Data Center

Cloud’s Dirty Little Secret

Reaching federal goals for cloud computing will require agencies to navigate a minefield.

Paul Wohlleben, a former federal CIO, consults in the federal sector. E-mail him at paul.wohlleben@gmail.com, or visit his blog at www.businessofinfotech.blogspot.com.

To date, most federal cloud projects can be characterized as low-hanging fruit — e-mail migration, website migration, use of commercial software as a service offerings that are mainly stand-alone applications. While each of these projects has a business case supporting the migration, taken together they won’t make much impact on the overall goal of reducing cost and improving security.

For cloud computing to have a truly transformative impact on federal IT, agencies will need to move many of their mission-critical systems to the cloud. This is where it becomes hard, and where the danger to fully implementing the federal cloud strategy becomes most acute.

The concern is simple. Many of these systems are patched-up versions of old design and programming techniques. They will not migrate to or run well in the cloud model in their current states. They will need to be modernized. System development and modernization projects are very risky, and the IT landscape is littered with many costly failures. To get from the federal government’s current major system inventory to cloud-based infrastructure, agencies will need to pass through this minefield. This is cloud’s dirty little secret.

What’s the Vision?

Cloud computing came to the forefront as a high-priority initiative with the February 2011 publication of the “Federal Cloud Computing Strategy.” This strategy envisions the creation of a mature and competitive marketplace in which agencies can rapidly procure access to cloud services that are secure, interoperable and reliable, and in which they can move easily among providers. The benefits will be significant cost reductions, improved IT capabilities and innovations in government IT solutions.

Simply stated, the vision for cloud is to deliver better IT solutions that will result in better government while reducing the cost of IT. That is a compelling vision. The challenge, as in most transformations, is to actually get to the intended result.

Some Historical Perspective

Over the years, federal IT has experienced successive waves of technological change. Some of us can recall the moves from mainframe-based timesharing to PCs, then to PC- and server-based networks, then to the web, and now a push toward cloud and data center consolidation. I almost get a sense of déjà vu — we moved from a centralized environment to decentralization, and now we’re going back to what will become a highly centralized environment once again.

Of course, many factors affect these transformations. The two that most affect the present are cost and security. Both should be improved by centralized IT. If we are to learn from the past, the governance and customer service capabilities of the emerging centralized environment will be more responsive to serving the needs of the IT customer. If they aren’t, the more centralized model will eventually be rejected.

The Path Forward

But the federal government can’t afford to move its large inventory of major systems to the cloud. Migrations will be costly and risky.

There is significant duplication in federal IT. Agencies have made attempts to address it, but none has been broadly successful. The strategy going forward seems clear — identify duplication, move only one system of a kind to the cloud and force other system managers to use the migrated system. Strategy and planning are the simple steps; execution is really hard.

As I recall, when the Navy implemented its Navy–Marine Corps Intranet, it required all systems to pass muster with respect to design, standards, security, etc. Many system owners chose not to migrate to NMCI due to the cost and risk inherent in doing so, and found other ways to meet their needs.

From reading press reports, I know that many NMCI users were not happy. I am not in a position to hold that program up as a successful implementation, or to label it as less than successful. I do, however, believe the approach has merit and applicability to cloud migration.

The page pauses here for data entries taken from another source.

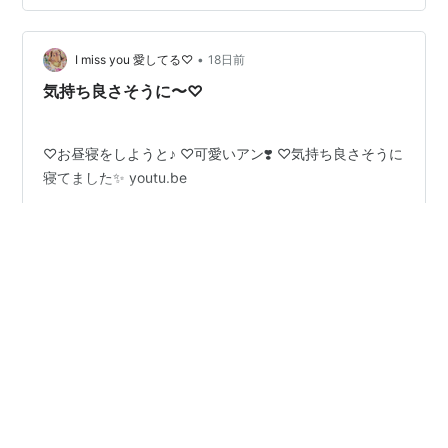
•
I miss you 愛してる♡
18日前
気持ち良さそうに〜♡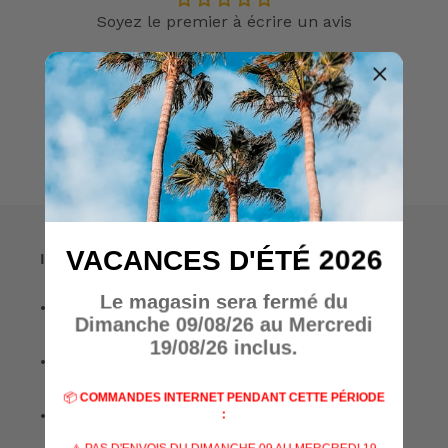
Soyez le premier à écrire un avis
Write a review
VACANCES D'ÉTÉ 2026
Informations
Le magasin sera fermé du
• A propos de nous
Dimanche 09/08/26 au Mercredi
19/08/26 inclus.
• Nos marques
📦
COMMANDES INTERNET PENDANT CETTE PÉRIODE
• Nos spécialisations
:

To achieve its cloud strategy, OMB needs to both migrate the government’s mission-critical systems to the cloud and reduce the inventory of major systems to be migrated. Sounds like a paradox, doesn’t it? But the path forward seems clear — put in place a strong governance process that will significantly reduce duplication before migrating major systems en masse.

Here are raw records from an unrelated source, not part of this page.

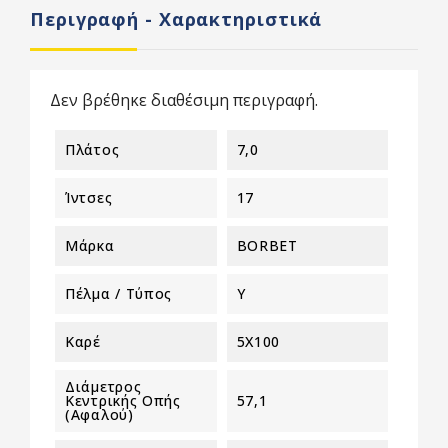
Περιγραφή - Χαρακτηριστικά
Δεν βρέθηκε διαθέσιμη περιγραφή.
Πλάτος
7,0
Ίντσες
17
Μάρκα
BORBET
Πέλμα / Τύπος
Y
Καρέ
5X100
Διάμετρος
Κεντρικής Οπής
57,1
(αφαλού)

That process is not found in current cloud plans — it needs to be added.

Laying the Foundation

To move the federal government toward cloud adoption, former federal CIO Vivek Kundra published several important policy documents. The first was the “25 Point Implementation Plan to Reform Federal Information Technology Management,” which included a cloud-first policy. The document established a three-part strategy on cloud technology that revolves around using commercial cloud technologies where feasible.

The 25-point plan required each agency CIO to identify three “must move” services and create a plan for migrating them to the cloud by this summer.

Next, the “Federal Cloud Computing Strategy” made the case for cloud and described some of the challenges that need to be addressed to successfully migrate to and manage in the cloud environment.

In November, the National Institute of Standards and Technology released a draft “U.S. Government Cloud Computing Technology Roadmap,” which addressed a number of requirements and action plans for cloud adoption. As these requirements are met, a foundation will be established for broad adoption, because cloud computing will be consistent, mobile, secure, easy to acquire and easy to manage.

In December, the Office of Management and Budget released the Federal Risk and Authorization Management Program. FedRAMP establishes the approach to developing trusted relationships between federal agencies and cloud providers. The program is intended to enable a cost-effective, risk-based approach for adoption of cloud services by providing standardized security requirements and a program to produce consistent security assessments.